__Task material__:
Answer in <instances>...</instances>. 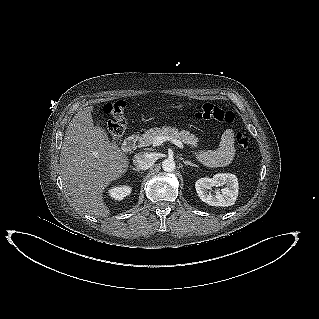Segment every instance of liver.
<instances>
[{"instance_id":"liver-1","label":"liver","mask_w":319,"mask_h":319,"mask_svg":"<svg viewBox=\"0 0 319 319\" xmlns=\"http://www.w3.org/2000/svg\"><path fill=\"white\" fill-rule=\"evenodd\" d=\"M93 106L78 111L69 122L61 147V177L73 206L86 214H110L103 193L110 182L127 171L129 160L109 141L104 129L94 126Z\"/></svg>"}]
</instances>
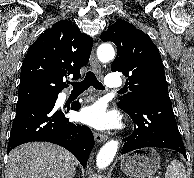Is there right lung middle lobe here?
Wrapping results in <instances>:
<instances>
[{"label": "right lung middle lobe", "instance_id": "1", "mask_svg": "<svg viewBox=\"0 0 194 178\" xmlns=\"http://www.w3.org/2000/svg\"><path fill=\"white\" fill-rule=\"evenodd\" d=\"M52 99H55V98H51V99H46V100H52Z\"/></svg>", "mask_w": 194, "mask_h": 178}]
</instances>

__Work request__:
Retype exactly, and only, the lines from the one containing "Is there right lung middle lobe here?" through the end of the records above. Pictures stay out of the copy.

__Output for this task__:
Is there right lung middle lobe here?
Wrapping results in <instances>:
<instances>
[{"label": "right lung middle lobe", "instance_id": "1", "mask_svg": "<svg viewBox=\"0 0 194 178\" xmlns=\"http://www.w3.org/2000/svg\"><path fill=\"white\" fill-rule=\"evenodd\" d=\"M52 99H55V98H51V99H46V100H52Z\"/></svg>", "mask_w": 194, "mask_h": 178}]
</instances>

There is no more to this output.